[Extracted page text data]

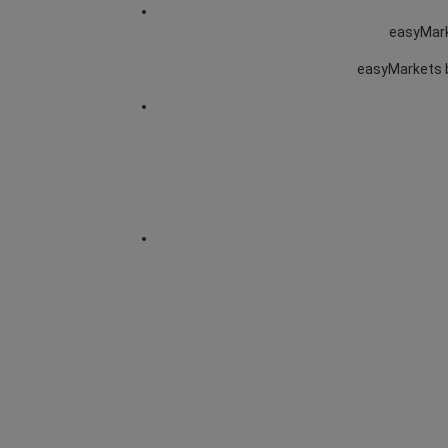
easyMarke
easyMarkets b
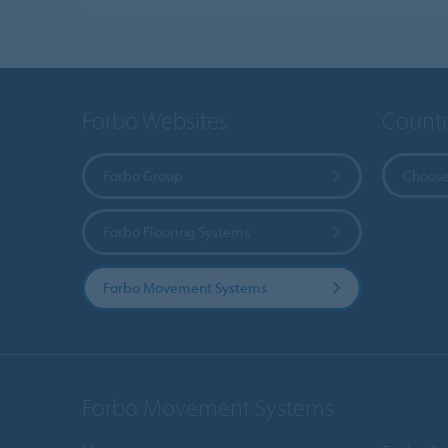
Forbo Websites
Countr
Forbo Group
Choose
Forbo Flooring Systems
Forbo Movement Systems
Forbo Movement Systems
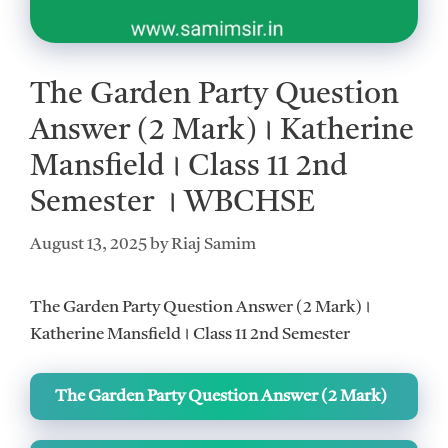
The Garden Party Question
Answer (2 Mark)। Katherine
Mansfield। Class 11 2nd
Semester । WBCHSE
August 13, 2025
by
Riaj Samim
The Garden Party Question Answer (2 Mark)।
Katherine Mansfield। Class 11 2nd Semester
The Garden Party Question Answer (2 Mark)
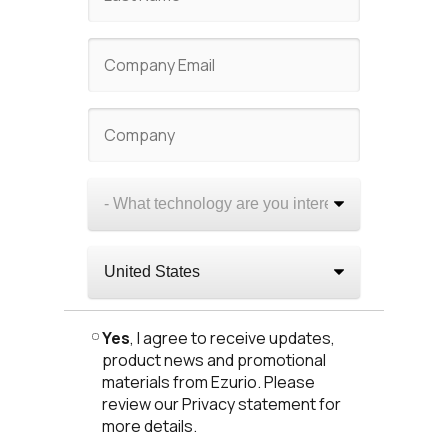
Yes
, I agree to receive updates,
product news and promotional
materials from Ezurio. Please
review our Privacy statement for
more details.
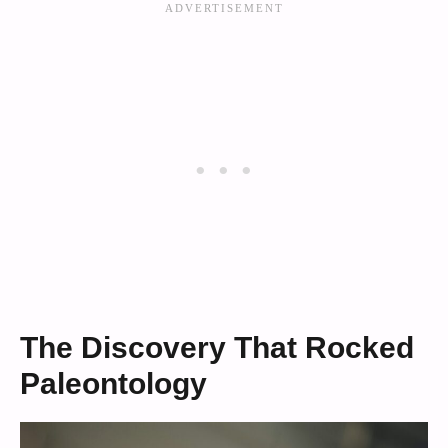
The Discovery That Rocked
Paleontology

---

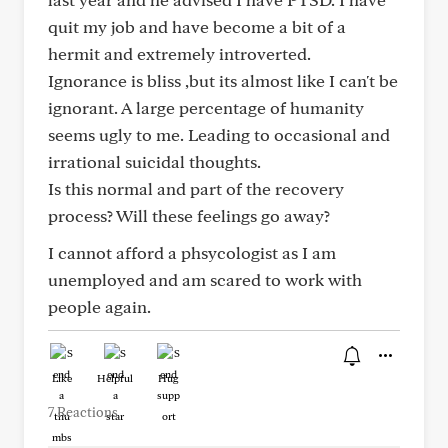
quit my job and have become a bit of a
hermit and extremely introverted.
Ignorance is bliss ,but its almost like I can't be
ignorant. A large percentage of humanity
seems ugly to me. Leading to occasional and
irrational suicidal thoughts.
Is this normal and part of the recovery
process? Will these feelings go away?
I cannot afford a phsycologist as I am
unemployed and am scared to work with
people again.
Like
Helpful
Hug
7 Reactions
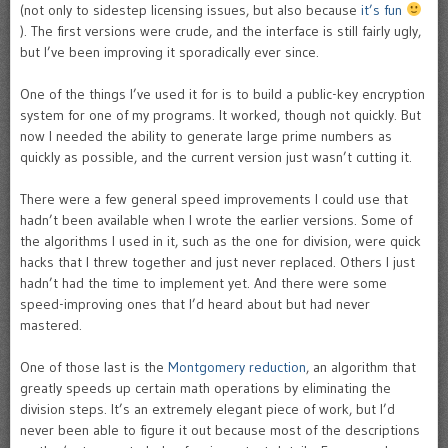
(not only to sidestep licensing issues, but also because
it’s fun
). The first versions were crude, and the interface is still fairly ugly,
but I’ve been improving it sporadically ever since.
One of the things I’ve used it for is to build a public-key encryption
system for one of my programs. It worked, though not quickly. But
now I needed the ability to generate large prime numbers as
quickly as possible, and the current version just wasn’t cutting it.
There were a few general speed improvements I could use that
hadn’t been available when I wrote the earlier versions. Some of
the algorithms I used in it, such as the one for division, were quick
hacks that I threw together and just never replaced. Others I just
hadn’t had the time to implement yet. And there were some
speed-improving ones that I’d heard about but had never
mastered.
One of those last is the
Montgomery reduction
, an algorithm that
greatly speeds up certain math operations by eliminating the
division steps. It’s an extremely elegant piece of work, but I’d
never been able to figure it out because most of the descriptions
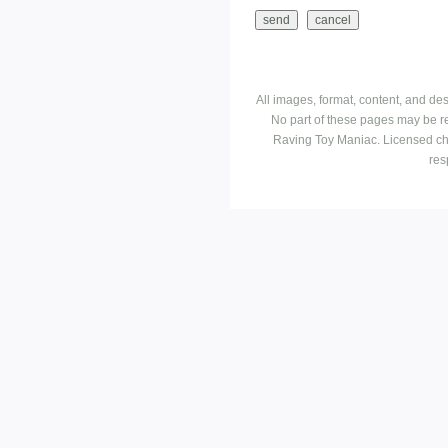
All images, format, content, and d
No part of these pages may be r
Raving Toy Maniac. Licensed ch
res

...

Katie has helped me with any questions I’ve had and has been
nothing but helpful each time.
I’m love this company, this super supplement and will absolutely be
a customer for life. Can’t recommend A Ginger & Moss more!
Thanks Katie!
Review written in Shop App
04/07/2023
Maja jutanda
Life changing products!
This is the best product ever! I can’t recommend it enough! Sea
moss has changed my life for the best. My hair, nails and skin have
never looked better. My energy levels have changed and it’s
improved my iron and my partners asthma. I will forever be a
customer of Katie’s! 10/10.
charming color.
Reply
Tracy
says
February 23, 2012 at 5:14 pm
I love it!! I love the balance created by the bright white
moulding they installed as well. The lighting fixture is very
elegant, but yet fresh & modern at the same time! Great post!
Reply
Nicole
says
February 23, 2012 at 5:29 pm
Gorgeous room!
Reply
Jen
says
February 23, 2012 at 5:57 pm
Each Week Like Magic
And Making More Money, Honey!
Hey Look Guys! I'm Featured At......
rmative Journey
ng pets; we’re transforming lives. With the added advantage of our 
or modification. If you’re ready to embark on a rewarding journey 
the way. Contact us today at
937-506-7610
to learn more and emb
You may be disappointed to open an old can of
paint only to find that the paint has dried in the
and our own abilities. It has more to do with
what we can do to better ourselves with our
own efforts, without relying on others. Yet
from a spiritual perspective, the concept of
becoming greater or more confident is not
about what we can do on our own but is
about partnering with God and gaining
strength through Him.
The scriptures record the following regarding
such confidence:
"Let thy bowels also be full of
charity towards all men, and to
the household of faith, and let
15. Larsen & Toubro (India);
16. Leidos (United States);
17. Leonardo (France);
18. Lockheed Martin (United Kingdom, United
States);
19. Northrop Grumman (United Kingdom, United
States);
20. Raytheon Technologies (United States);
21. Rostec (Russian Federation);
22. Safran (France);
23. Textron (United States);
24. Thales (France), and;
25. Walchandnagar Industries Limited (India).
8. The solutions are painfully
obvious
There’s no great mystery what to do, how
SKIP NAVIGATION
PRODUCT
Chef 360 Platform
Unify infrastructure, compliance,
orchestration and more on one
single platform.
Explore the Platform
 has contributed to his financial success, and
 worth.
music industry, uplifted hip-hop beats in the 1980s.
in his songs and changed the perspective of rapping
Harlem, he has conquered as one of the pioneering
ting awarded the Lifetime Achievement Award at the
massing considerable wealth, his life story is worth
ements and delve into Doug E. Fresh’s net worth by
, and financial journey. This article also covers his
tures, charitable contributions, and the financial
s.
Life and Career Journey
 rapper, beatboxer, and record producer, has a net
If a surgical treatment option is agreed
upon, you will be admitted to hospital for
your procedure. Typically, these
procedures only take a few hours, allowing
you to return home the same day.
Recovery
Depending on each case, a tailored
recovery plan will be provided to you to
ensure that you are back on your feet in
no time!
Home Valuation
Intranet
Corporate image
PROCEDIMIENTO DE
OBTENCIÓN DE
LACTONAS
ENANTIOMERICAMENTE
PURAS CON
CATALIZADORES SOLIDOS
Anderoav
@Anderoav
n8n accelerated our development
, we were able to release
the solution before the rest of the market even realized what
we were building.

[TASK DESCRIPTION]
Starting from the records above, filter out all lines except those containing the word "Class".

[OUTPUT OF THE EXERCISE]
Mansfield। Class 11 2nd
Katherine Mansfield। Class 11 2nd Semester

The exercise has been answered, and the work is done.